One of my clients was griping about their sales team last week.
His chief complaint was that his salespeople were being unrealistic about their pipelines. Specifically, they were inflating how much potential business they were working on.
Once a salesperson had an appointment with a prospect, she was sure it was just a matter of time before the deal closed. As a result, the salesperson would have lots and lots of old deals in the pipeline, hoping they would close some day.
For the sales manager, this practice made it impossible to know what was really going to close and what was just a pipe dream. That made it impossible for him to predict his sales for the month.
As I related this story to a colleague, he immediately said, “That salesperson is high on ‘hopium’.”
After I finished laughing my head off, I realized he was right. “Hopium” is an addictive drug that makes us unrealistic about outcomes, overly confident about sales and ultimately leads to the poorhouse.

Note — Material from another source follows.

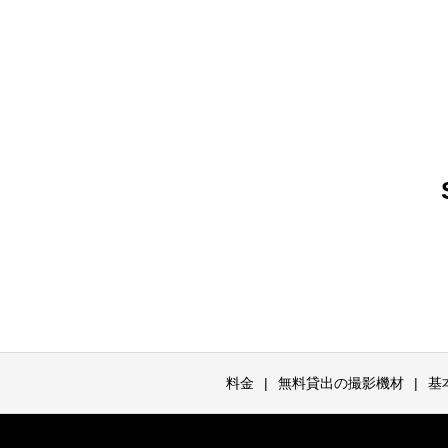
料金
無料貸出の撮影機材
基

Closely related to “hopium” is its cousin “feelium. “
This nasty little chemical causes us to ignore the facts about what is working and what isn’t and “feel like” we are going to be okay at the end of the month.
Sadly, many people are addicted to both “hopium” and “feelium.”
The telltale signs are:
- Consistently missing sales goals
- Waiting until the last minute to take action and close sales
- Having lots of excuses why sales goals aren’t met
- Spending too much time on non-sales activities
- Lack of activity and results tracking
- Not earning enough in sales
Are you high on “hopium” or “feelium”? If so, it’s time to put down the pipe, take a long, hard look in the mirror and do the following.
Clean out your pipeline, leaving only your truly good prospects. If you’re not sure if they are truly good, then call them and ask their likelihood of buying in the next two weeks. That will give you a keen insight into whether they are viable prospects or figments of your addiction.
Choose five things you are going to measure every week that will tell you whether you are on- or off-track for your sales goals. Commit to taking these measurements every single week and changing your activities if you ever fall behind on your results.
Create an excuse jar. Every time someone hears you make an excuse for lack of sales, put $5 in the excuse jar. You will quickly learn to skip the excuses and get real about your selling.
Put your selling activities in your calendar, not on your to-do list. Schedule the first three hours of every day (with a 10-minute break each hour) for sales activities. Don’t answer email, don’t play on Facebook – just get on the phone, reach out via Linkedin, send prospecting emails or have sales appointments. Don’t forget to track your activities and results to get the “feelium” out of your system.
Commit to “getting clean” and leaving your addictions behind. Your bank account will thank you.